» **WORK ORDER**: Go through the records and filter out every line lacking the word "حديقة"; copy the lines that remain.

» **DATASET EXCERPTS**:

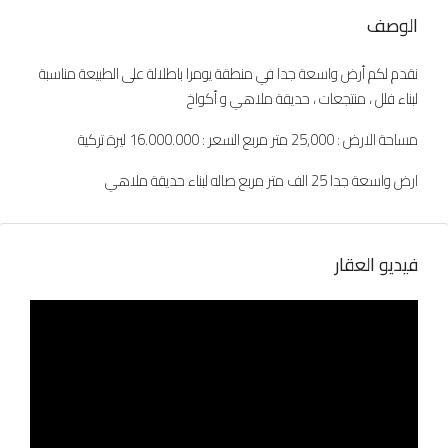
الوصف
نقدم لكم أرض واسعة جدا في منطقة يومرا باطلالة على الطبيعة مناسبة
لبناء فلل ، منتجعات ، حديقة ملاهي و أكواخ
مساحة الارض : 25,000 متر مربع السعر : 16.000.000 ليرة تركية
ارض واسعة جدا 25 الف متر مربع صاله لبناء حديقة ملاهي
فيديو العقار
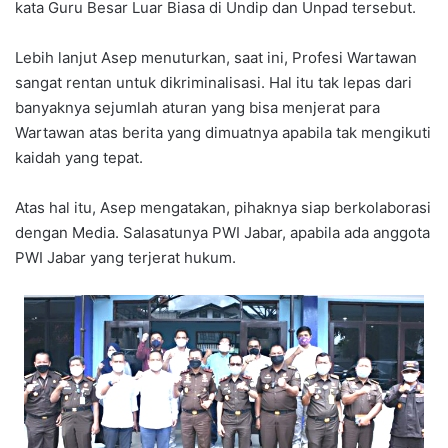
kata Guru Besar Luar Biasa di Undip dan Unpad tersebut.
Lebih lanjut Asep menuturkan, saat ini, Profesi Wartawan
sangat rentan untuk dikriminalisasi. Hal itu tak lepas dari
banyaknya sejumlah aturan yang bisa menjerat para
Wartawan atas berita yang dimuatnya apabila tak mengikuti
kaidah yang tepat.
Atas hal itu, Asep mengatakan, pihaknya siap berkolaborasi
dengan Media. Salasatunya PWI Jabar, apabila ada anggota
PWI Jabar yang terjerat hukum.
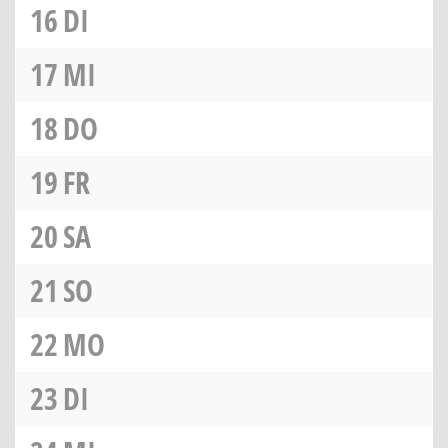
16
DI
17
MI
18
DO
19
FR
20
SA
21
SO
22
MO
23
DI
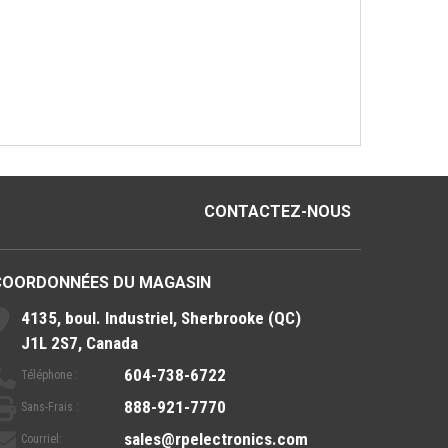
CONTACTEZ-NOUS
COORDONNÉES DU MAGASIN
4135, boul. Industriel, Sherbrooke (QC)
J1L 2S7, Canada
604-738-6722
Téléphone :
888-921-7770
Sans-Frais :
sales@rpelectronics.com
Courriel:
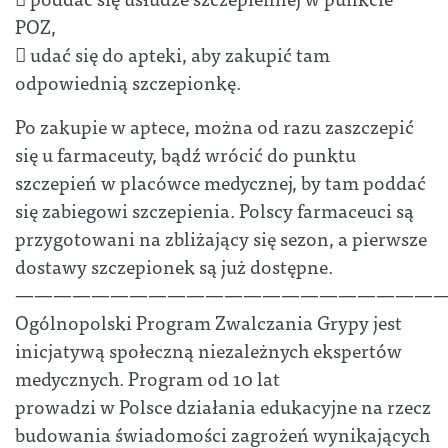
POZ,
 udać się do apteki, aby zakupić tam
odpowiednią szczepionkę.
Po zakupie w aptece, można od razu zaszczepić
się u farmaceuty, bądź wrócić do punktu
szczepień w placówce medycznej, by tam poddać
się zabiegowi szczepienia. Polscy farmaceuci są
przygotowani na zbliżający się sezon, a pierwsze
dostawy szczepionek są już dostępne.
———————————————————————
Ogólnopolski Program Zwalczania Grypy jest
inicjatywą społeczną niezależnych ekspertów
medycznych. Program od 10 lat
prowadzi w Polsce działania edukacyjne na rzecz
budowania świadomości zagrożeń wynikających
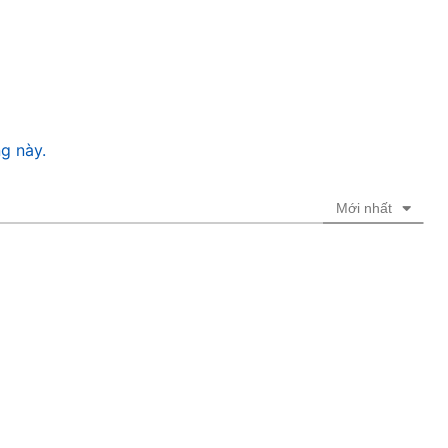
g này.
Mới nhất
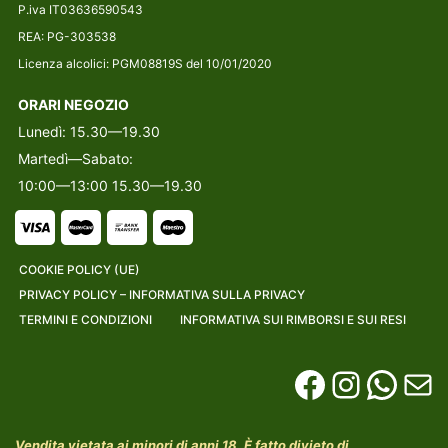
P.iva IT03636590543
REA: PG-303538
Licenza alcolici: PGM08819S del 10/01/2020
ORARI NEGOZIO
Lunedì: 15.30—19.30
Martedì—Sabato:
10:00—13:00 15.30—19.30
COOKIE POLICY (UE)
PRIVACY POLICY – INFORMATIVA SULLA PRIVACY
TERMINI E CONDIZIONI
INFORMATIVA SUI RIMBORSI E SUI RESI
Vendita vietata ai minori di anni 18. È fatto divieto di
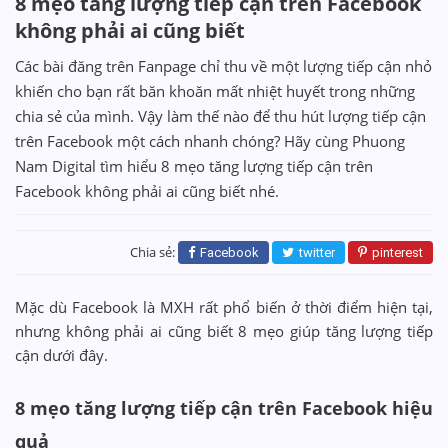
8 mẹo tăng lượng tiếp cận trên Facebook
không phải ai cũng biết
Các bài đăng trên Fanpage chỉ thu về một lượng tiếp cận nhỏ
khiến cho bạn rất băn khoăn mất nhiệt huyết trong những
chia sẻ của mình. Vậy làm thế nào để thu hút lượng tiếp cận
trên Facebook một cách nhanh chóng? Hãy cùng Phuong
Nam Digital tìm hiểu 8 mẹo tăng lượng tiếp cận trên
Facebook không phải ai cũng biết nhé.
Chia sẻ:
Facebook
twitter
pinterest
Mặc dù Facebook là MXH rất phổ biến ở thời điểm hiện tại,
nhưng không phải ai cũng biết 8 mẹo giúp tăng lượng tiếp
cận dưới đây.
8 mẹo tăng lượng tiếp cận trên Facebook hiệu
quả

» **RESULT**:
لبناء فلل ، منتجعات ، حديقة ملاهي و أكواخ
ارض واسعة جدا 25 الف متر مربع صاله لبناء حديقة ملاهي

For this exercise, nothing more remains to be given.